In this article, we will see how Cosmos DB partitions can be created and used in order to achieve scaling.
In Cosmos DB, databases are the containers of collections and collections are where we keep all the documents. Each collection is assigned a performance level, i.e., the throughput for that collection. In my previous series of articles on Cosmos DB, we have seen and created a database collection, where we select fixed (10 GB) as storage capacity. Once you have more documents than 10 GB, you can distribute these documents among multiple collections. Each collection has 10 GBs of throughput. This is one of the ways of scaling the workload in Cosmos DB. Another way, on the other hand, is by creating partitions. Now, let's see how a partition is created and how internally it helps to scale.
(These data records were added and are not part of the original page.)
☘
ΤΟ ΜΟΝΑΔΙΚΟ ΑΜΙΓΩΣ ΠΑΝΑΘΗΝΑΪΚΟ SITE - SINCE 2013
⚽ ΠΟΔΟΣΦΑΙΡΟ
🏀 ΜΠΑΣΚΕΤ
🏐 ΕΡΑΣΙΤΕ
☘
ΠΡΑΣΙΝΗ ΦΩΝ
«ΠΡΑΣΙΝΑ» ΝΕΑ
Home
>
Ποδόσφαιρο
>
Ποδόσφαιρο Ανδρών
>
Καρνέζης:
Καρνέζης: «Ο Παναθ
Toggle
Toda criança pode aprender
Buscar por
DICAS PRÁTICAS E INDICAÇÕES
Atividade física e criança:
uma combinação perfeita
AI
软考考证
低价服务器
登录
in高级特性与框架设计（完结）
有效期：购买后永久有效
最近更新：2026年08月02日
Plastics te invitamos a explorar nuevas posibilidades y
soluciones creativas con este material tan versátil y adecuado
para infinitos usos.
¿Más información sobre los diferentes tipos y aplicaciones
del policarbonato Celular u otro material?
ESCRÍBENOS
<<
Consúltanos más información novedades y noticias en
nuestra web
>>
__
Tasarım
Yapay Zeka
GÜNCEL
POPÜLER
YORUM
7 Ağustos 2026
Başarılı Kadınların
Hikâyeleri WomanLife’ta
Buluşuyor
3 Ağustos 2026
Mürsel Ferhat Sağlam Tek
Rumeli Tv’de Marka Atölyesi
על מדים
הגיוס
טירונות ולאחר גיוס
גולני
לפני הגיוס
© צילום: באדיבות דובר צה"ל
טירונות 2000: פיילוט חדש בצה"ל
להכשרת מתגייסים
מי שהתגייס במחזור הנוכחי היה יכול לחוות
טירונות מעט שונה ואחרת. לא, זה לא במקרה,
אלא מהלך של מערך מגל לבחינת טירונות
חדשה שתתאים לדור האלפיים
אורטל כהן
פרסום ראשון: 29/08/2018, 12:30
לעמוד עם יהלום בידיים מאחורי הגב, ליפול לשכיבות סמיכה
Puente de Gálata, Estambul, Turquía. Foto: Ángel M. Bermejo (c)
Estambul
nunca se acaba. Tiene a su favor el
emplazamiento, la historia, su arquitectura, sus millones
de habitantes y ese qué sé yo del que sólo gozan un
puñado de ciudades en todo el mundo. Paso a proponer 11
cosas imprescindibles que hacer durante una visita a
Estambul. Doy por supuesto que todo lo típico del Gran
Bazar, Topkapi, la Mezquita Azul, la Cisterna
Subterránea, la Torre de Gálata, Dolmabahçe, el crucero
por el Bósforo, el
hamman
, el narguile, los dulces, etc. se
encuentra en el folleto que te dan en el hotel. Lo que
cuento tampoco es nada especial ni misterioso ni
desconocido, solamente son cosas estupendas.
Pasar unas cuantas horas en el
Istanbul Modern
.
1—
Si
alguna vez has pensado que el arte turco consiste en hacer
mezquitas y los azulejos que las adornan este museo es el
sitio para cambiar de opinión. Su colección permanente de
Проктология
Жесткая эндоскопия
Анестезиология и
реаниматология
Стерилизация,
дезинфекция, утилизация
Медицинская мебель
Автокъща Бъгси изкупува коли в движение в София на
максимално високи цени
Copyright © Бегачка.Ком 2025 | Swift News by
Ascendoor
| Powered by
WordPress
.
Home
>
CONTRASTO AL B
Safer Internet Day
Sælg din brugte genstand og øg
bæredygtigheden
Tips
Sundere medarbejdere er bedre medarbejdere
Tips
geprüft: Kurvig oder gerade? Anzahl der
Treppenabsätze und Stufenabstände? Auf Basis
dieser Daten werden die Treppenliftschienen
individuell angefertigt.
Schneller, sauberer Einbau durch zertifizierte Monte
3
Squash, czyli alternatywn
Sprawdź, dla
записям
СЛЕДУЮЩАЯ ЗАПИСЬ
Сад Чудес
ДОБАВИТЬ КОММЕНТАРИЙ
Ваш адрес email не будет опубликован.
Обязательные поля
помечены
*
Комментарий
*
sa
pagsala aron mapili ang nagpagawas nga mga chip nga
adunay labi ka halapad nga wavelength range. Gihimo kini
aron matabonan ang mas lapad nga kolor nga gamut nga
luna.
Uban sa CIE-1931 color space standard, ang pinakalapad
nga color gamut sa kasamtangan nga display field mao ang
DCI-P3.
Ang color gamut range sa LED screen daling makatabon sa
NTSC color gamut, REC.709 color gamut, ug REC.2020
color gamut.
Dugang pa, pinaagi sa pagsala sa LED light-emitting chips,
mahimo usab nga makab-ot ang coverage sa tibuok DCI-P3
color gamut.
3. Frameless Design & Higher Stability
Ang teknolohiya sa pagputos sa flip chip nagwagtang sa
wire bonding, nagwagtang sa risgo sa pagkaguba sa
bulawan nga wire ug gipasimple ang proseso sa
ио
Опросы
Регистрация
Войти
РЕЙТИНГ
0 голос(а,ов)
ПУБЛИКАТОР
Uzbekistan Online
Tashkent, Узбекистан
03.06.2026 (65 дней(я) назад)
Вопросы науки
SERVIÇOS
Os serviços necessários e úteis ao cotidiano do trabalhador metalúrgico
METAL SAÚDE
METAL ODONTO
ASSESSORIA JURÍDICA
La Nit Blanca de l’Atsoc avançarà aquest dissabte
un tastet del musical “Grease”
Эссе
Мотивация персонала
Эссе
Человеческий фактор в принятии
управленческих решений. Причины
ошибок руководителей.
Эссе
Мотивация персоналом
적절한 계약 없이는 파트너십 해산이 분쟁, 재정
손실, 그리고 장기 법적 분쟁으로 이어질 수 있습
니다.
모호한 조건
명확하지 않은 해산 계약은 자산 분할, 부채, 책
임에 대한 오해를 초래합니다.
Log into the Azure portal and explore your Cosmos account. You can find your previously created collection over there but that can't be used for this demo as for partitioning, we need to select a separate storage capacity option while creating the collection. So, click on 'Add Collection' to create a new collection with partition.
In order to create a collection with partition, it’s mandatory to select 'Unlimited' as Storage Capacity and we have to provide the partition key. Now, the next question is what should be the partition key.
- Partition key should always be there in each document. In our case we have defined 'Operator'.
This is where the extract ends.